Input and output formats

We assume that image pixel intensities are normalized between 0 and 1. This is not checked in the code, i.e. fully the responsibility of the caller.

sizes

Internally we always use input and output image batches with channels x height x width x batch size layout, which we will refer to as canonical format. However, this does not mean we require a CuArray{T, 4}, only that our input needs to be able to be converted to it using reshapes adding singleton dimensions, and channelview. For example, a CuMatrix{RGB{N0f8}] of size (256, 384) is equivalent to a CuArray{N0f8, 3} of size (3, 256, 384), which in turn we can reshape to include the batch axis, resulting in a CuArray{N0f8, 4} with size (3, 256, 384, 1). Such conversions are taken care of automatically.

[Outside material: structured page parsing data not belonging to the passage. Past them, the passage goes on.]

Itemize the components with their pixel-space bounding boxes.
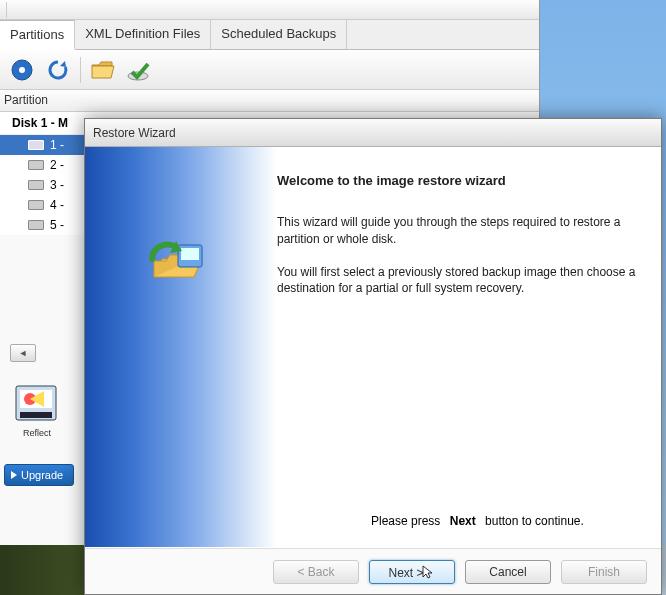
svg-point-1 xyxy=(19,67,25,73)
toolbar xyxy=(0,50,539,90)
press-bold: Next xyxy=(450,514,476,528)
dialog-body: Welcome to the image restore wizard This… xyxy=(85,147,661,547)
toolbar-separator xyxy=(80,57,81,83)
press-next-hint: Please press Next button to continue. xyxy=(371,514,584,528)
partition-column-header[interactable]: Partition xyxy=(0,90,539,112)
partition-label: 2 - xyxy=(50,158,64,172)
dialog-titlebar[interactable]: Restore Wizard xyxy=(85,119,661,147)
tab-bar: Partitions XML Definition Files Schedule… xyxy=(0,20,539,50)
reflect-label: Reflect xyxy=(14,428,60,438)
dialog-heading: Welcome to the image restore wizard xyxy=(277,173,641,188)
verify-disk-icon[interactable] xyxy=(125,56,153,84)
partition-label: 3 - xyxy=(50,178,64,192)
dialog-title: Restore Wizard xyxy=(93,126,176,140)
dialog-content: Welcome to the image restore wizard This… xyxy=(277,147,661,547)
restore-wizard-dialog: Restore Wizard Welcome to the image rest… xyxy=(84,118,662,595)
cancel-button[interactable]: Cancel xyxy=(465,560,551,584)
tab-scheduled-backups[interactable]: Scheduled Backups xyxy=(211,20,347,49)
partition-disk-icon xyxy=(28,140,44,150)
upgrade-button[interactable]: Upgrade xyxy=(4,464,74,486)
dialog-sidebar xyxy=(85,147,277,547)
partition-disk-icon xyxy=(28,160,44,170)
cursor-icon xyxy=(422,565,434,582)
dialog-footer: < Back Next > Cancel Finish xyxy=(85,548,661,594)
play-icon xyxy=(11,471,17,479)
svg-rect-6 xyxy=(20,412,52,418)
tab-partitions[interactable]: Partitions xyxy=(0,20,75,50)
partition-label: 5 - xyxy=(50,218,64,232)
partition-disk-icon xyxy=(28,180,44,190)
svg-rect-8 xyxy=(181,248,199,260)
menu-separator xyxy=(6,2,7,18)
next-button[interactable]: Next > xyxy=(369,560,455,584)
upgrade-label: Upgrade xyxy=(21,469,63,481)
press-suffix: button to continue. xyxy=(485,514,584,528)
press-prefix: Please press xyxy=(371,514,440,528)
folder-open-icon[interactable] xyxy=(89,56,117,84)
tab-xml-definition-files[interactable]: XML Definition Files xyxy=(75,20,211,49)
refresh-icon[interactable] xyxy=(44,56,72,84)
scroll-left-button[interactable]: ◄ xyxy=(10,344,36,362)
disk-icon[interactable] xyxy=(8,56,36,84)
partition-disk-icon xyxy=(28,220,44,230)
partition-disk-icon xyxy=(28,200,44,210)
restore-wizard-icon xyxy=(146,235,216,305)
finish-button: Finish xyxy=(561,560,647,584)
back-button: < Back xyxy=(273,560,359,584)
dialog-paragraph: This wizard will guide you through the s… xyxy=(277,214,641,248)
reflect-product-icon[interactable]: Reflect xyxy=(14,384,60,424)
partition-label: 4 - xyxy=(50,198,64,212)
partition-label: 1 - xyxy=(50,138,64,152)
dialog-paragraph: You will first select a previously store… xyxy=(277,264,641,298)
top-menu-bar xyxy=(0,0,539,20)
next-button-label: Next > xyxy=(388,566,423,580)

julia> using FastCUDASSIM, CUDA, ImageCore

julia> img1 = CUDA.rand(RGB{N0f8}, 256, 384); img2 = CUDA.rand(RGB{N0f8}, 256, 384);

julia> ssim(img1, img2)
0.015220874f0

This is mostly equivalent to

julia> ssim(reshape(channelview(img1), 3, size(img1)..., 1), reshape(channelview(img2), 3, size(img2)..., 1))
1-element CuArray{Float32, 1, CUDA.DeviceMemory}:
 0.015220872

We will come back to the difference in output format.

In these size conversions we first add a channel axis if necessary, then a batch axis. This implies that non-Colorant images with three dimensions will be considered as a single color image, to which we need to add a singleton batch dimension. That is, an image of eltype (say) Float32 and size (x, y, z) will be interpreted as an x-channel image with height y and width z, equivalent to a singleton batch of size (x, y, z, 1). In particular, we do not consider it as a grayscale batch of z images of size (x, y), which would have canonical size (1, x, y, z). It is still possible to provide such a grayscale batch of course, either by explicitly providing it in the latter format, or by using Gray{Float32} as eltype, and size (x, y, z).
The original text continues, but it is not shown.